_INSTRUCTIONS TO FOLLOW_: Write out only the lines from the start of the entries up to and including the line with "ξενοδοχειακή βιομηχανία, επιδείκνυαν"; please skip the pictures.

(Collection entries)
• • • • •
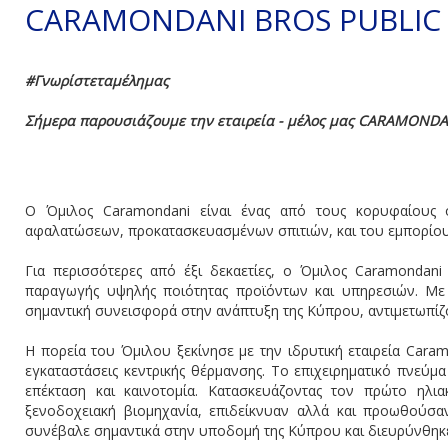
CARAMONDANI BROS PUBLIC
#Γνωρίστεταμέλημας
Σήμερα παρουσιάζουμε την εταιρεία - μέλος μας CARAMONDA
Ο Όμιλος Caramondani είναι ένας από τους κορυφαίους ο
αφαλατώσεων, προκατασκευασμένων σπιτιών, και του εμπορίου
Για περισσότερες από έξι δεκαετίες, ο Όμιλος Caramondani 
παραγωγής υψηλής ποιότητας προϊόντων και υπηρεσιών. Με
σημαντική συνεισφορά στην ανάπτυξη της Κύπρου, αντιμετωπίζον
Η πορεία του Όμιλου ξεκίνησε με την ιδρυτική εταιρεία Caram
εγκαταστάσεις κεντρικής θέρμανσης. Το επιχειρηματικό πνε
επέκταση και καινοτομία. Κατασκευάζοντας τον πρώτο ηλι
ξενοδοχειακή βιομηχανία, επιδείκνυαν αλλά και προωθούσαν
συνέβαλε σημαντικά στην υποδομή της Κύπρου και διευρύνθηκε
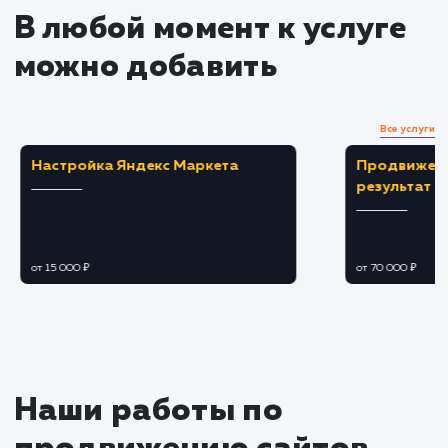
идентичность.
Разработка и настройка
Реализация функционала сайта согласно
требованиям и пожеланиям заказчика.
Интеграция необходимых систем и сервис
для повышения эффективности работы сайта.
Тестирование и оптимизация
Тщательное тестирование
работоспособности всех элементов сайта.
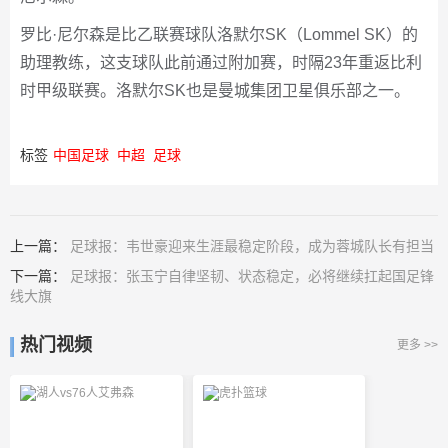
罗比·尼尔森是比乙联赛球队洛默尔SK（Lommel SK）的
助理教练，这支球队此前通过附加赛，时隔23年重返比利
时甲级联赛。洛默尔SK也是曼城集团卫星俱乐部之一。
标签
中国足球
中超
足球
上一篇：
足球报：韦世豪迎来生涯最稳定阶段，成为蓉城队长有担当
下一篇：
足球报：张玉宁自律坚韧、状态稳定，必将继续扛起国足锋
线大旗
热门视频
更多 >>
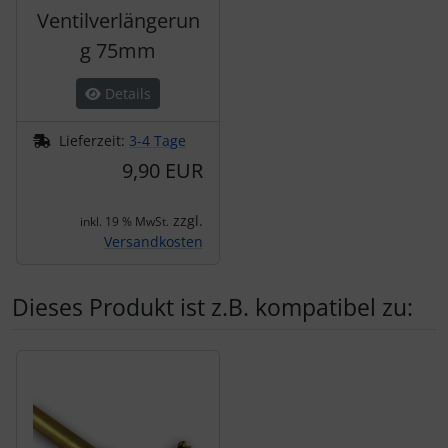
Ventilverlängerun
g 75mm
Details
Lieferzeit:
3-4 Tage
9,90 EUR
zzgl.
inkl. 19 % MwSt.
Versandkosten
Dieses Produkt ist z.B. kompatibel zu:
Es folgt ein Produktslider - navigieren Sie mit der Tab-Tas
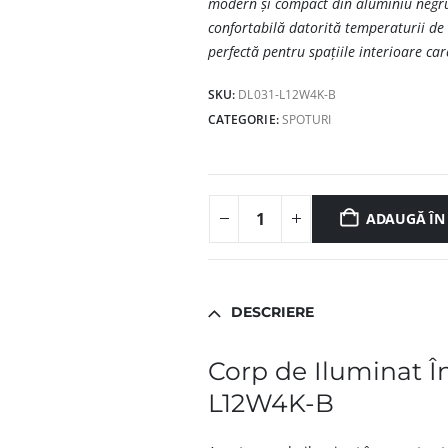
modern și compact din aluminiu negru
confortabilă datorită temperaturii de
perfectă pentru spațiile interioare care
SKU:
DL031-L12W4K-B
CATEGORIE:
SPOTURI
ADAUGĂ ÎN
DESCRIERE
Corp de Iluminat 
L12W4K-B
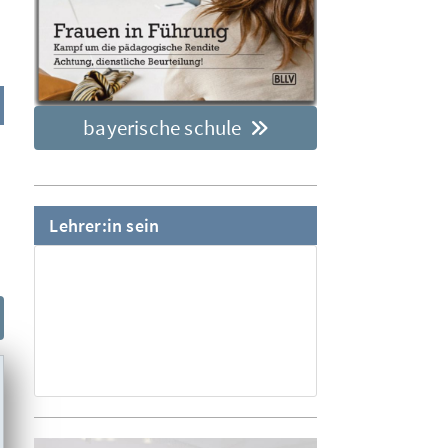
bayerische schule
Lehrer:in sein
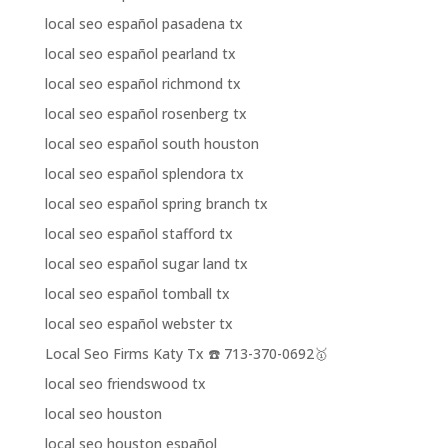
local seo español pasadena tx
local seo español pearland tx
local seo español richmond tx
local seo español rosenberg tx
local seo español south houston
local seo español splendora tx
local seo español spring branch tx
local seo español stafford tx
local seo español sugar land tx
local seo español tomball tx
local seo español webster tx
Local Seo Firms Katy Tx ☎️ 713-370-0692🥇
local seo friendswood tx
local seo houston
local seo houston español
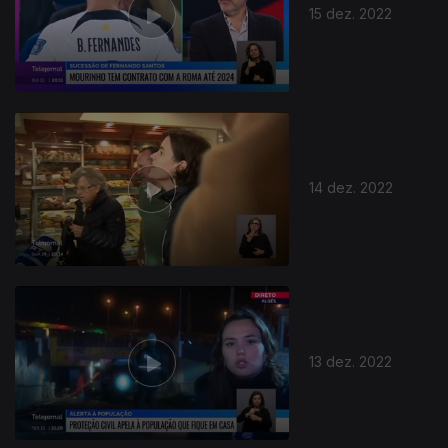
15 dez. 2022
14 dez. 2022
13 dez. 2022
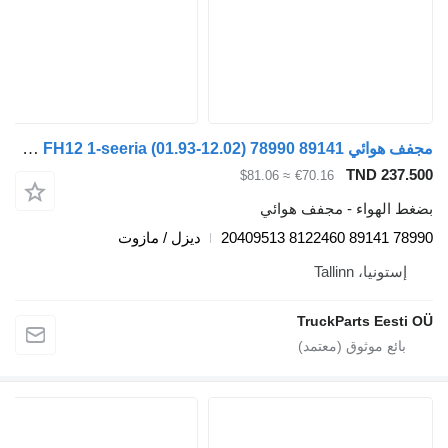
مجفف هوائي Haldex FH12 1-seeria (01.93-12.02) 78990 89141 لـ السيارات القاطرة Volvo FH12, FH16, NH12, FH, VNL780 (1993-2014)
TND 237
≈ $81.06
€70.16
 الهواء - مجفف هوائي
78990 891
ديزل / مازوت
ستونيا، Tallinn
TruckParts Eest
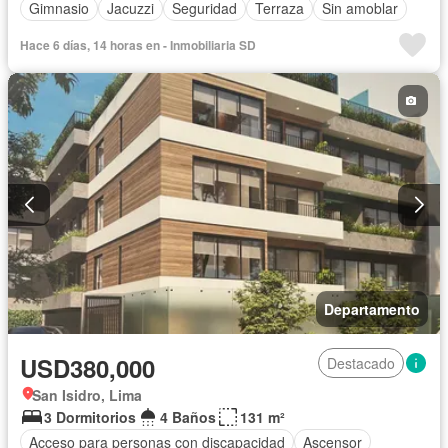
Gimnasio
Jacuzzi
Seguridad
Terraza
Sin amoblar
Hace 6 días, 14 horas en - Inmobiliaria SD
Departamento
USD380,000
Destacado
San Isidro, Lima
3 Dormitorios
4 Baños
131 m²
Acceso para personas con discapacidad
Ascensor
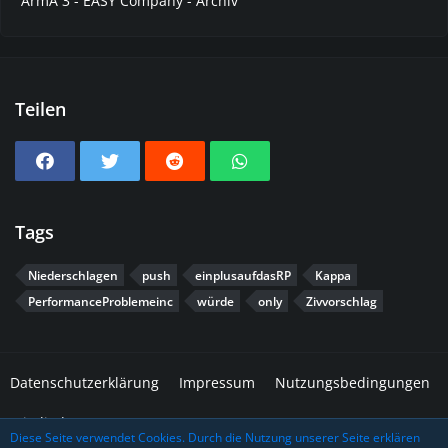
ArmA 3 - EASY Company - Archiv
Teilen
Tags
Niederschlagen
push
einplusaufdasRP
Kappa
PerformanceProblemeinc
würde
only
Zivvorschlag
Datenschutzerklärung
Impressum
Nutzungsbedingungen
Mitglieder
Diese Seite verwendet Cookies. Durch die Nutzung unserer Seite erklären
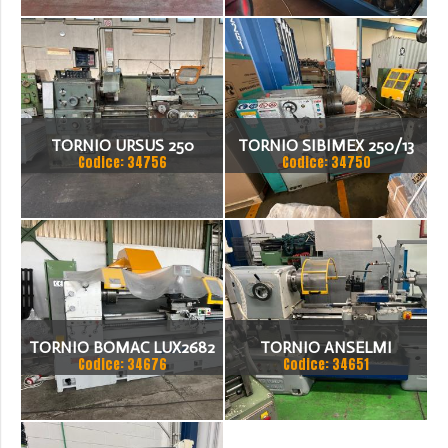
TORNIO URSUS 250
TORNIO SIBIMEX 250/13
Codice: 34756
Codice: 34750
TORNIO BOMAC LUX2682
TORNIO ANSELMI
Codice: 34676
Codice: 34651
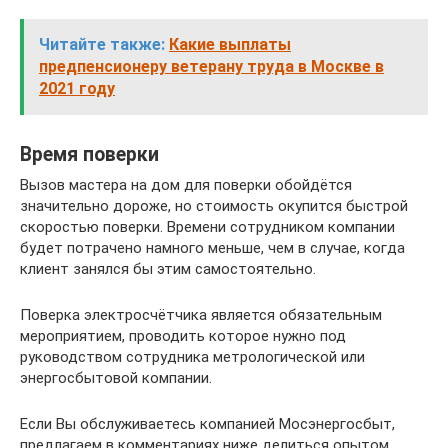
Читайте также:
Какие выплаты
предпенсионеру ветерану труда в Москве в
2021 году
Время поверки
Вызов мастера на дом для поверки обойдётся
значительно дороже, но стоимость окупится быстрой
скоростью поверки. Времени сотрудником компании
будет потрачено намного меньше, чем в случае, когда
клиент занялся бы этим самостоятельно.
Поверка электросчётчика является обязательным
мероприятием, проводить которое нужно под
руководством сотрудника метрологической или
энергосбытовой компании.
Если Вы обслуживаетесь компанией Мосэнергосбыт,
предлагаем в комментариях ниже делиться опытом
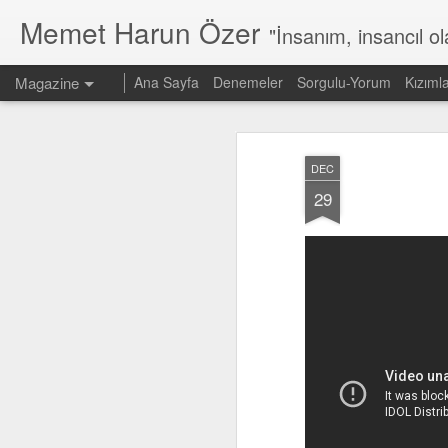
Memet Harun Özer
"İnsanım, insancıl o
Magazine
Ana Sayfa
Denemeler
Sorgulu-Yorum
Kızıml
DEC
29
• • • • •
_SOLUTION FOR THIS PROBLEM_:
CARAMONDANI BROS PUBLIC
#Γνωρίστεταμέλημας
Σήμερα παρουσιάζουμε την εταιρεία - μέλος μας CARAMONDA
Ο Όμιλος Caramondani είναι ένας από τους κορυφαίους ο
αφαλατώσεων, προκατασκευασμένων σπιτιών, και του εμπορίου
Για περισσότερες από έξι δεκαετίες, ο Όμιλος Caramondani 
παραγωγής υψηλής ποιότητας προϊόντων και υπηρεσιών. Με
σημαντική συνεισφορά στην ανάπτυξη της Κύπρου, αντιμετωπίζον
Η πορεία του Όμιλου ξεκίνησε με την ιδρυτική εταιρεία Caram
εγκαταστάσεις κεντρικής θέρμανσης. Το επιχειρηματικό πνε
επέκταση και καινοτομία. Κατασκευάζοντας τον πρώτο ηλι
ξενοδοχειακή βιομηχανία, επιδείκνυαν αλλά και προωθούσαν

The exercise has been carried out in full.